Choosing the Right Messaging Service

Why this module exists

Simple explanation

Azure has four overlapping messaging services and they look interchangeable until you’ve used them. The exam loves to give you a scenario where two of them would technically work but only one is the textbook fit.

Three quick mental hooks:

Service Bus = work queue. “I need a worker to do this thing reliably.”
Event Grid = router. “Something happened — fan out the news.”
Event Hubs = telemetry firehose. “Millions of small events per second from many producers.”
Storage Queue = the cheap one. “I just need a queue, no fancy features.”

The matrix

Use this matrix as the first pass; pick the row that matches the scenario.
Feature	Service Bus	Event Grid	Event Hubs	Storage Queues
Pattern	Queue or pub/sub topic	Push event routing	Partitioned event log	Simple FIFO queue
Direction	Pull (receivers poll)	Push (Event Grid pushes to subscribers)	Pull (consumers read offsets)	Pull (receivers poll)
Throughput	Up to ~thousands of msgs/sec per Premium MU	Millions of events/sec across topics	Millions of events/sec on Event Hubs Premium / Dedicated	Modest (hundreds of msgs/sec)
Order	FIFO with sessions	No order guarantee	Per-partition order	FIFO
Retention	TTL per message; configurable up to effectively unlimited on Standard/Premium (14-day max applies on Basic only)	24-hour retry window then DLQ	Days of replay (configurable, up to 90 days on Premium)	7-day default TTL; on API ≥ 2017-07-29 you can set any positive value or -1 (no expiry)
Best for AI	Reliable async work, RAG ingest, agent backplane	Reactive flows: blob created → embed; cosmos updated → audit	Telemetry from inference, click streams, training pipelines	Cheap small queues, dev/test

The decision flow

Are you reacting to a state change in another Azure service or your own app?
  └── Yes → Event Grid (or Event Grid → Service Bus for durability)

Are you ingesting telemetry / events at very high volume from many producers?
  └── Yes → Event Hubs

Do you need reliable, ordered, transactional async work?
  └── Yes → Service Bus

Just need a basic queue, cost-sensitive, small scale?
  └── Yes → Storage Queues

Common architectural patterns

Pattern 1 — Event Grid → Service Bus → Container Apps

The classic “reactive AI worker” pipeline:

Blob created (Event Grid system topic)
  → Service Bus queue (subscriber)
  → Container App + KEDA (scales on Service Bus depth)

Event Grid handles the routing/filtering, Service Bus provides durability + DLQ for the worker, Container Apps + KEDA scales workers.

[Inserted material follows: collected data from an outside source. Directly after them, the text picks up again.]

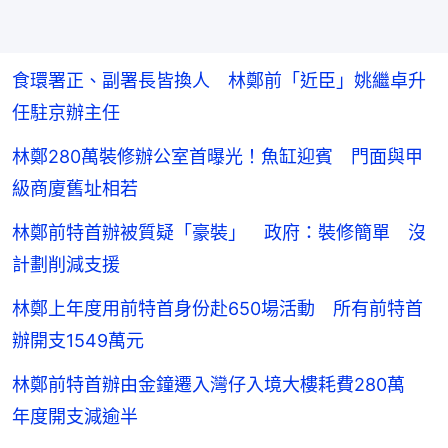
食環署正、副署長皆換人 林鄭前「近臣」姚繼卓升
任駐京辦主任
林鄭280萬裝修辦公室首曝光！魚缸迎賓 門面與甲
級商廈舊址相若
林鄭前特首辦被質疑「豪裝」 政府：裝修簡單 沒
計劃削減支援
林鄭上年度用前特首身份赴650場活動 所有前特首
辦開支1549萬元
林鄭前特首辦由金鐘遷入灣仔入境大樓耗費280萬
年度開支減逾半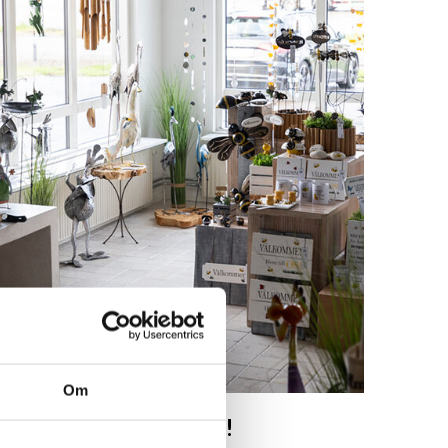
Om
Besök oss!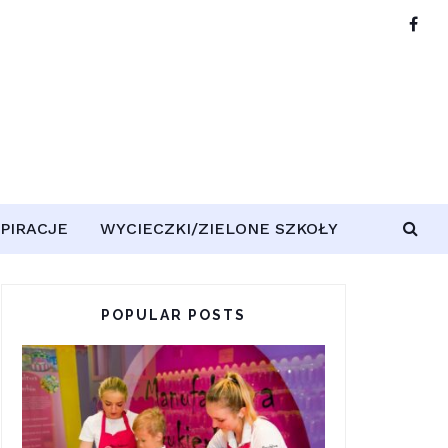
SPIRACJE
WYCIECZKI/ZIELONE SZKOŁY
POPULAR POSTS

Pattern 2 — Event Hubs → Stream processor → Cosmos

High-throughput ingestion + processing:

Many producers (devices, ad servers, sensors) → Event Hubs
  → Azure Functions (or Stream Analytics, or Spark on AKS)
  → Cosmos DB for state, vector store for embeddings, telemetry to a data lake

Event Hubs absorbs the firehose; downstream services do the work.

Pattern 3 — Service Bus topic with multiple subscribers

"order-events" topic
  → "fulfilment" subscription (filter on type=NewOrder)  → fulfilment Container App
  → "loyalty" subscription (no filter)                    → loyalty Container App
  → "audit" subscription (no filter)                       → audit Function App

One publisher, three downstream concerns, broker-side filtering, durable delivery.

Pattern 4 — Cosmos DB change feed → Function App

When the trigger source IS Cosmos:

Cosmos write → Cosmos change feed → Function App

Skip messaging entirely — the change feed itself acts as the queue. Cheaper and simpler than tee-ing every write to Service Bus or Event Grid first.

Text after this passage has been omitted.